• **Activity**:
The answer must consist of each line below that holds the word "Administrator", copied as it stands.

• **Source material**:
= = =

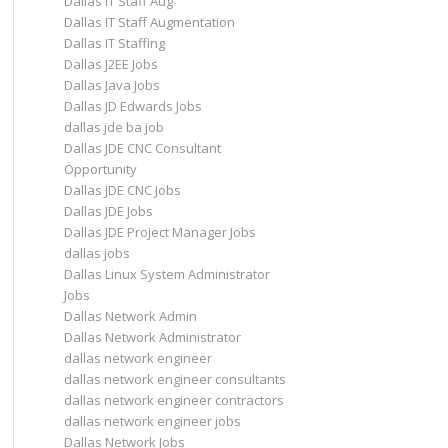
Dallas IT Staff Aug
Dallas IT Staff Augmentation
Dallas IT Staffing
Dallas J2EE Jobs
Dallas Java Jobs
Dallas JD Edwards Jobs
dallas jde ba job
Dallas JDE CNC Consultant
Opportunity
Dallas JDE CNC Jobs
Dallas JDE Jobs
Dallas JDE Project Manager Jobs
dallas jobs
Dallas Linux System Administrator
Jobs
Dallas Network Admin
Dallas Network Administrator
dallas network engineer
dallas network engineer consultants
dallas network engineer contractors
dallas network engineer jobs
Dallas Network Jobs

= = =

• **Your response**:
Dallas Linux System Administrator
Dallas Network Administrator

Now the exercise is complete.